こんなことは報道の基本的作法ではないでしょうか。城西大学の記者会見が行われた直後の午後のニュース報道を読む限り、記者会見以外の「大学関係者から」というソースの明示がない以上、記者会見(およびその後の質疑応答)に基づく内容と理解し、主張するのは合理的な解釈でしょう。真実性の立証こそが事の本質だと改めて思います。

 

また、第三者かどうかさておくとして会計調査委員会が数か月も調査してやっとあのレベルの調査報告書(裁判所で記録閲覧されるとよいと思います)です。異例ともいえる数か月にわたる長時間を要しながら、水田さんの解任に反対した理事や緊急動議に疑義を呈した元監事にはヒアリングを実施せず、また、当時の公認会計士にもヒアリングを実施していない。
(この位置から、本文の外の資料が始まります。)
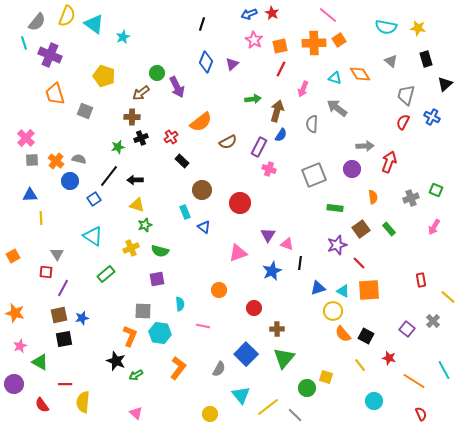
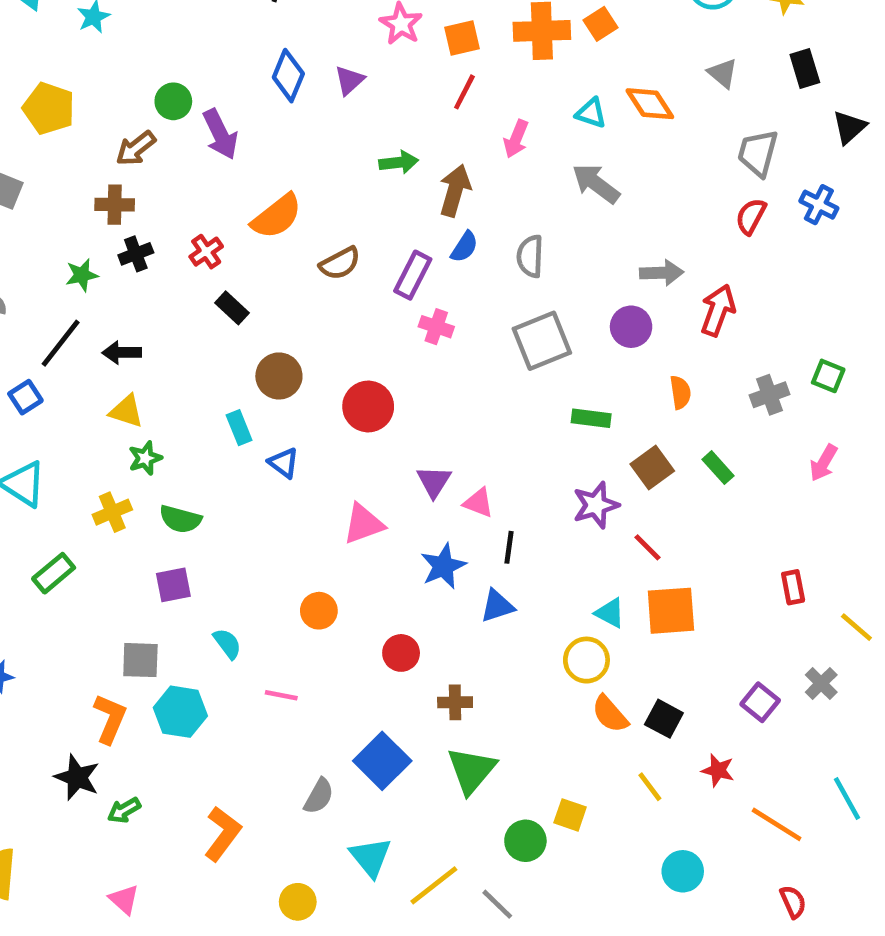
gray semicircle: (312, 124) -> (530, 256), moved
blue triangle: (318, 288) -> (497, 606), moved
cyan semicircle: (180, 304) -> (227, 644), turned -32
orange L-shape: (178, 368) -> (223, 834), moved

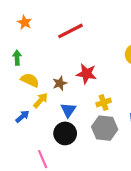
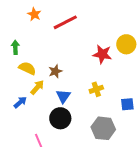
orange star: (25, 22) -> (34, 14), moved
red star: (86, 74) -> (102, 54), moved
gray hexagon: (105, 128) -> (103, 128), moved

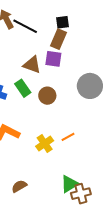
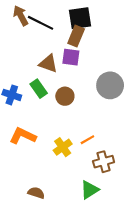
black square: (62, 22) -> (80, 18), size x1.6
brown semicircle: (19, 186) -> (36, 193), turned 49
brown cross: (81, 194) -> (104, 162), moved

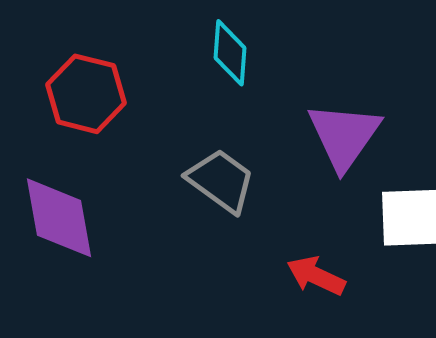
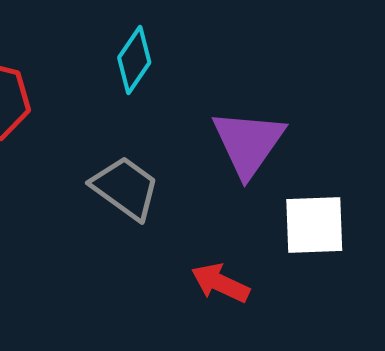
cyan diamond: (230, 53) -> (134, 60), turned 30

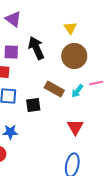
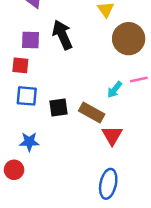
brown circle: (74, 56) -> (129, 39), moved
brown rectangle: (54, 89) -> (92, 113), moved

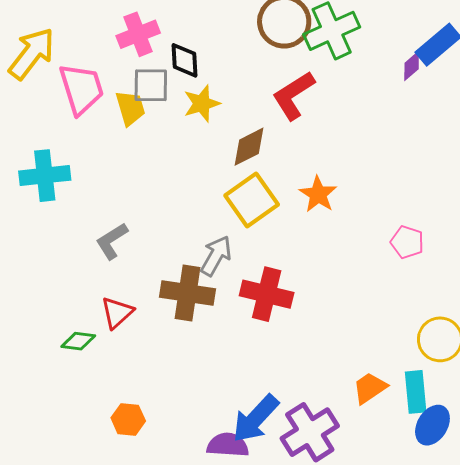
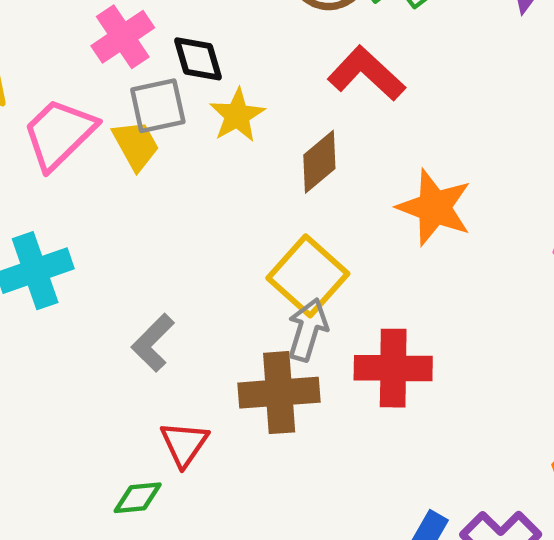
pink trapezoid: (81, 89) -> (59, 134), turned -104
red L-shape: (293, 95) -> (366, 74), turned 88
orange star: (318, 194) -> (434, 207), size x1.4
yellow square: (252, 200) -> (308, 276), moved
さらに、水田さんの業務上横領だというカリフォルニア渡航、カリフォルニアの大学現地調査すら実施していない。内部調査なるものがきちんと行われながら、こんなに長期間を要するんでしょうか。しかも重要な調査が欠落したままの結論(9月)に思えます。

 

会計調査委員会報告書に依拠した内容であれば、裁判での反駁はそほど難しいように思われませんが、今後、例の報告書めぐる裁判所での攻防に注目ですね。裁判傍聴を続けている支援者の皆さんの情報発信が待たれます。